Knut put some kindling and bark in the stove while I cleared the mouse shit from the cupboard and put the food away. I lent him my matches and before long the stove was alight and the kettle was hissing. Some smoke leaked out, and I noticed that the midges were holding back. I took the opportunity to take my shirt off and splash some water from the bucket on my face and upper body.
‘What’s that?’ Knut asked, pointing.
‘This?’ I said, taking hold of the dog tag hanging round my neck. ‘Name and date of birth engraved on bombproof metal, so they know who they’ve killed.’
‘Why would they want to know that?’
‘So they know where to send the skeleton.’
‘Ha, ha,’ he said drily. ‘ Doesn’t count as a joke.’
The hissing of the kettle was replaced by a warning rumble. As I filled one of the two chipped coffee cups, Knut was already halfway through his second thick slice of bread with liver pâté. I blew on the black, greasy surface of the coffee.
‘What does coffee taste like?’ Knut asked with his mouth full.
‘The first time’s always the worst,’ I said, and took a sip. ‘Eat up, then you’d better get going before your mum wonders where you are.’
‘She knows where I am.’ He put both elbows on the table and leaned his head on his hands, pushing his cheeks up over his eyes. ‘Joke.’
The coffee tasted perfect, and the cup warmed my hands. ‘Have you heard the one about the Norwegian, the Dane and the Swede, who had a bet to see who could lean furthest out of the window?’
He took his arms off the table and stared at me expectantly. ‘No.’
‘They were sitting on the windowsill. And suddenly the Norwegian won.’
In the silence that followed I took another sip. I assumed from Knut’s gawping expression that he hadn’t figured out that was the end of the joke.
‘How did he win?’ he asked.
‘How do you think? The Norwegian fell out of the window.’

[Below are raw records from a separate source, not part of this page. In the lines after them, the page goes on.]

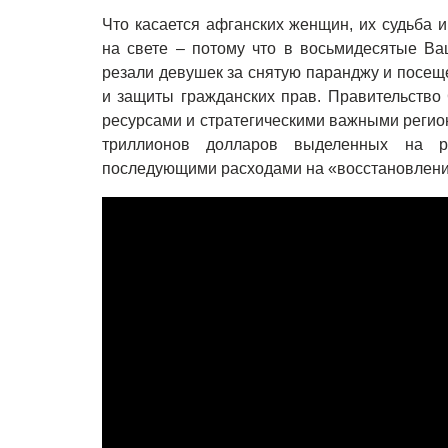
Что касается афганских женщин, их судьба 
на свете – потому что в восьмидесятые Ва
резали девушек за снятую паранджу и посещ
и защиты гражданских прав. Правительств
ресурсами и стратегическими важными регио
триллионов долларов выделенных на 
последующими расходами на «восстановлени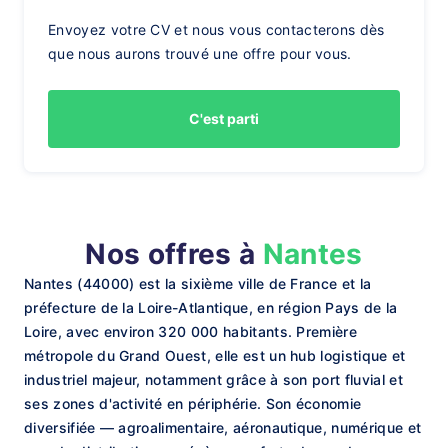
Envoyez votre CV et nous vous contacterons dès
que nous aurons trouvé une offre pour vous.
C'est parti
Nos offres à
Nantes
Nantes (44000) est la sixième ville de France et la
préfecture de la Loire-Atlantique, en région Pays de la
Loire, avec environ 320 000 habitants. Première
métropole du Grand Ouest, elle est un hub logistique et
industriel majeur, notamment grâce à son port fluvial et
ses zones d'activité en périphérie. Son économie
diversifiée — agroalimentaire, aéronautique, numérique et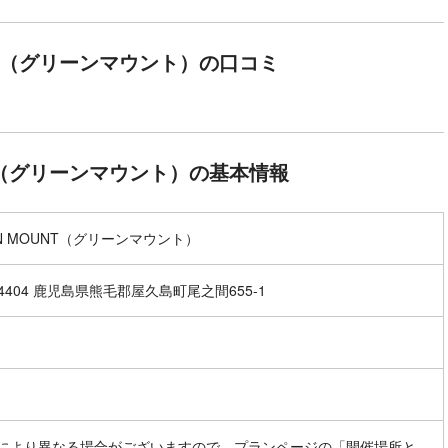
UNT（グリーンマウント）の口コミ
NT（グリーンマウント）の基本情報
EN MOUNT（グリーンマウント）
-4404 鹿児島県熊毛郡屋久島町尾之間655-1
により異なる場合がございますので、プランページの「開催場所と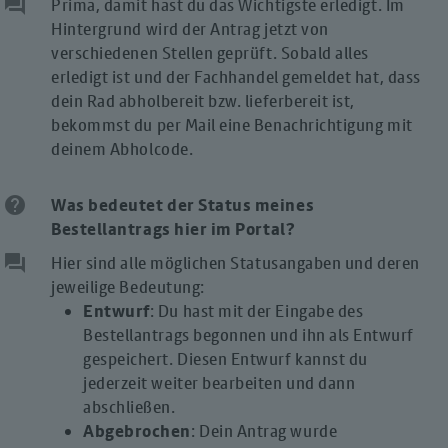
question_answer
Prima, damit hast du das Wichtigste erledigt. Im
Hintergrund wird der Antrag jetzt von
verschiedenen Stellen geprüft. Sobald alles
erledigt ist und der Fachhandel gemeldet hat, dass
dein Rad abholbereit bzw. lieferbereit ist,
bekommst du per Mail eine Benachrichtigung mit
deinem Abholcode.
help
Was bedeutet der Status meines
Bestellantrags hier im
Portal?
question_answer
Hier sind alle möglichen Statusangaben und deren
jeweilige Bedeutung:
Entwurf
: Du hast mit der Eingabe des
Bestellantrags begonnen und ihn als Entwurf
gespeichert. Diesen Entwurf kannst du
jederzeit weiter bearbeiten und dann
abschließen.
Abgebrochen
: Dein Antrag wurde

‘So the Norwegian bet on himself?’
‘Obviously.’
‘ Not obviously. You should have said that from the start.’
‘Okay, but you get the point,’ I sighed. ‘So what do you think?’

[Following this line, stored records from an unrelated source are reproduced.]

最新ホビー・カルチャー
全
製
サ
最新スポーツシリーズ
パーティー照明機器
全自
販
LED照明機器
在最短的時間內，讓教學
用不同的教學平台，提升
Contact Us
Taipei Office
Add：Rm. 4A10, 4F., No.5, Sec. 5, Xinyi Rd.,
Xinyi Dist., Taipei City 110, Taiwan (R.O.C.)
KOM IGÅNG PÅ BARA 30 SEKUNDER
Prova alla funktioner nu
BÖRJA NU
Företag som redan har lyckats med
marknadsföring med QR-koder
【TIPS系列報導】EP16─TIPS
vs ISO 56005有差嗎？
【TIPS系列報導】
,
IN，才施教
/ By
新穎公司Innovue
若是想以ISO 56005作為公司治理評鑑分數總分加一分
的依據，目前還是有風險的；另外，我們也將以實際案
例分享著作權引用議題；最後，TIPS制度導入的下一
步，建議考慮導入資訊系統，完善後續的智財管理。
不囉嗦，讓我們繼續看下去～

He put one finger under his freckled chin and stared thoughtfully into space. Then came two loud bursts of laughter. Then more thoughtful staring.
‘A bit short,’ he said. ‘But that’s probably what makes it funny. Bang — it’s all over. Well, it made me laugh.’ He laughed a bit more.
‘Speaking of things being over...’
‘Of course,’ he said, standing up. ‘I’ll come back tomorrow.’
‘Really? Why?’
‘Midge oil.’
‘Midge oil?’
He took my hand and put it to my forehead. It was like bubble wrap, bump upon bump.
‘Okay,’ I said. ‘Bring midge oil. And beer.’
‘Beer? Then you’ll—’
‘Burn in hell?’
‘Have to go to Alta.’
I thought about the smell in his father’s workroom. ‘Hooch.’
‘Huh?’
‘Home brew. Moonshine. Whatever your father drinks. Where does he get it from?’
Knut shifted his weight a couple of times. ‘Mattis.’
‘Hmm. Bow-legged little fellow in a torn anorak?’
‘Yes.’
I took a note out of my pocket. ‘See how much you can get with this, and get yourself an ice cream. Unless that’s a sin, of course.’
He shook his head and took the note. ‘Goodbye, Ulf. And keep the door closed.’
‘Oh, there probably isn’t room for any more midges in here.’
‘Not midges. Wolves.’
Was he kidding?
When he had gone I picked up the rifle and rested it on one of the sills. I looked through the sights as I swept the horizon. I found Knut as he skipped away down the path. I carried on towards the little patch of woodland. I found the buck. At that moment it raised its head, as if it could sense me. As far as I knew, reindeer were herd animals, so this one must have been expelled. Like me.